Conforme explicam os Engenheiros Sanitaristas e Ambientais da Emboá, João Vitor Cipriano, Rodrigo Franco e Caio Castílio, basicamente, o sistema instalado é dividido em duas partes: uma é o círculo de bananeiras, onde são tratadas as chamadas águas cinzas, provenientes do lavatório, pia da cozinha e chuveiro. A segunda é a bacia de evapotranspiração, que promove o tratamento das águas pretas, provenientes do vaso sanitário, ao mesmo tempo que gera nutrientes para o desenvolvimento de plantas em sua superfície. A bacia consiste em um tanque escavado, impermeabilizado e preenchido com pneus, materiais filtrantes – nesse caso, resíduos de demolição – e com solo fértil na superfície, onde é feito o plantio de espécies vegetais de crescimento rápido, como as bananeiras. Estas plantas são responsáveis por fazer a filtragem final evaporando a água limpa para fora do sistema, sem causar impacto na natureza.

A equipe Emboá avalia que na aldeia as fontes de água estão bem próximas de onde os efluentes são eliminados e que por isso “instalar um sistema que propõe uma nova forma de olhar o problema, é um passo inicial para a tomada de consciência da aldeia acerca dos passivos ambientais presentes. E também, por se tratar de um sistema que prioriza a evapotranspiração como destinação final das águas tratadas, não há o contato direto dos efluentes com o solo ou com as águas subterrâneas. Deste modo, esta tecnologia traz uma maior segurança e proteção ambiental”, comenta o coletivo. 

Um dos cuidados tomados durante a instalação, além da atenção aos equipamentos de segurança individual para prevenir a Covid, foi o envolvimento da comunidade na instalação. A partir de agora, a manutenção dos sistemas exigirá dos moradores apenas a inspeção das caixas de passagem e de gordura, podas das plantas que estão sobre a bacia e renovação da cobertura vegetal dos sistemas. 

Para os sistemas de tratamento, além do trabalho voluntário da Emboá e Engenheiros Sem Fronteiras, tivemos o apoio da empresa Emplasul com a doação de bombonas; da empresa Lider Ambiental (Nova Trento) com a doação de entulhos; da Comcap, que disponibilizou 95 pneus para o projeto; e da Prefeitura de Major Gercino que contribuiu com o maquinário necessário para execução dos trabalhos.

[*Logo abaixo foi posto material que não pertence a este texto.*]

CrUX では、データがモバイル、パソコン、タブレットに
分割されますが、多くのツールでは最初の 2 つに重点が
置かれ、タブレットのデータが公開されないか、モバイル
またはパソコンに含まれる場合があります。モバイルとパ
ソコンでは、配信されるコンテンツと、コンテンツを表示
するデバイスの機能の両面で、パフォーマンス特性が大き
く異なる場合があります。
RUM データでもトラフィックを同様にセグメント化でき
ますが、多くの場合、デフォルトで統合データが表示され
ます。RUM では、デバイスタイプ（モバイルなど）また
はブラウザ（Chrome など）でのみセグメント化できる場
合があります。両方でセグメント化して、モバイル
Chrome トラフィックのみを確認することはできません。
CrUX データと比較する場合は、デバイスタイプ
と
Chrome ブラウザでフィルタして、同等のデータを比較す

A ação contou ainda com o financiamento do Instituto Comunitário da Grande Florianópolis, que contribuiu com R$ 66 mil a partir do Fundo de Impacto para Justiça Social, da Empresa Elera com R$ 25 mil, do Ministério Público do Trabalho com R$ 9,5 mil, do Instituto das Irmãs da Santa Cruz com R$ 7 mil, através do projeto “Terra, Comunicação e Artesanato sustentáveis: iniciativas para o fortalecimento das Tekoá Guarani” e mais as doações de pessoas físicas, que somaram R$ 14 mil. Assim, a ação teve como valor total R$121.500,00, dos quais 90% foi gasto com empresas locais. O montante foi utilizado da seguinte forma:

  • R$ 45 mil na aquisição de 5 kits casas de madeira e acessórios;
  • R$ 42 mil para a contratação de mão de obra local para construção das casas;
  • R$ 25,5 mil para a aquisição de materiais para construção das casas;
  • R$ 9 mil para a aquisição de materiais para os sistemas ecológicos de tratamento de efluentes.

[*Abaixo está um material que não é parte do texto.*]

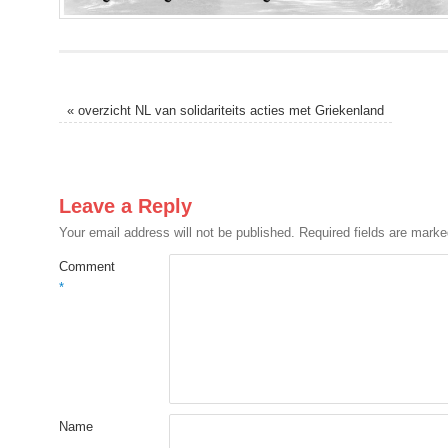
«
overzicht NL van solidariteits acties met Griekenland
Leave a Reply
Your email address will not be published.
Required fields are mark
Comment
*
Name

A conclusão das moradias é comemorada pelos indígenas, mas algumas preocupações persistem. A falta de saneamento básico segue sendo um problema na comunidade e nem todas as 46 famílias que compõem a aldeia contam com moradias adequadas, um reflexo do abandono das políticas públicas com relação às comunidades tradicionais. Neste momento de crise sanitária, estas questões se tornam ainda mais urgentes e requerem esforços conjuntos, não apenas de ONGs e das próprias comunidades, mas especialmente do poder público.

Nesse sentido, “o Cepagro manterá a parceria com o Núcleo Florianópolis dos Engenheiros Sem Fronteiras, visando a busca de outras melhorias no saneamento e no abastecimento hídrico às famílias”, como afirma o Técnico em Agropecuária e Permacultor Charles Lamb (Bagé), que tem

coordenado as ações do Cepagro nas aldeias Guarani da região. Além disso, “seguimos com os trabalhos envolvendo o artesanato e os cultivos agrícolas, o apoio no fortalecimento institucional através da associação comunitária, a integração junto a outras aldeias da região e atividades que fortaleçam a cultura Mbyá na Terra Indígena Tekoá Vy’a”, complementa.